|Date(s):||October 10, 1871 to January 17, 1872|
|Tag(s):||fire, destruction, Eyewitness|
|Course:||“The Historian's Craft,” University of Alabama at Birmingham|
Mrs. Shorey wondered how the ruined remains of most of Chicago could possibly feed the hungry homeless crowding in the streets? Cities all around the Midwest sent cooked food to the survivors in hundreds of carloads for the first few days. A couple of days later, provisions and clothing, as well as money started coming in. The citizens of Chicago were determined to rebuild their lives but to do so, they needed to come together and re-forge the bonds that tied the city together. The City of Chicago had been “subdued, but not conquered.” She was convinced that future historians, poets, and philosophers would point to their city as proof that through the love and faith of Chicago’s people with the aid of their countryman that the grandest lesson in “human brotherhood” could be learned.

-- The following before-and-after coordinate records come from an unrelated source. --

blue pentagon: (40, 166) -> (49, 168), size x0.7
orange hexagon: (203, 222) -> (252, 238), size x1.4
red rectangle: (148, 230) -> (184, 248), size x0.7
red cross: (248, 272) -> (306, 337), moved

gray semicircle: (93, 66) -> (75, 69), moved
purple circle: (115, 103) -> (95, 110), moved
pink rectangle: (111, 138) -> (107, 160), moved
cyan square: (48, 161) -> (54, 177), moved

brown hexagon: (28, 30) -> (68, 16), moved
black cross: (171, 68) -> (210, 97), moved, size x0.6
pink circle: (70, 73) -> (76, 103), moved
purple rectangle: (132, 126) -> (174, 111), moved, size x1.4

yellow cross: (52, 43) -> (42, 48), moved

The eyewitness account of Mrs. Shorey speaks to the fire becoming a uniting force. Because of the charity of the American people, the population of the city could bear the suffering that it had endured. This unity was also noted by historians later who stated that the fire had been presented as a “symbol of unity” for the nation. As historian John Pauly has written, “the nation had been fractured across race, denomination and class.” The fire affected everyone, black and white, rich and poor and no one was safe from its devastation. The fire not only gave historians a topic of discussion but proved to the rest of the nation that regardless of past events, the country could still come together as one to help their fellow man in their greatest time of need.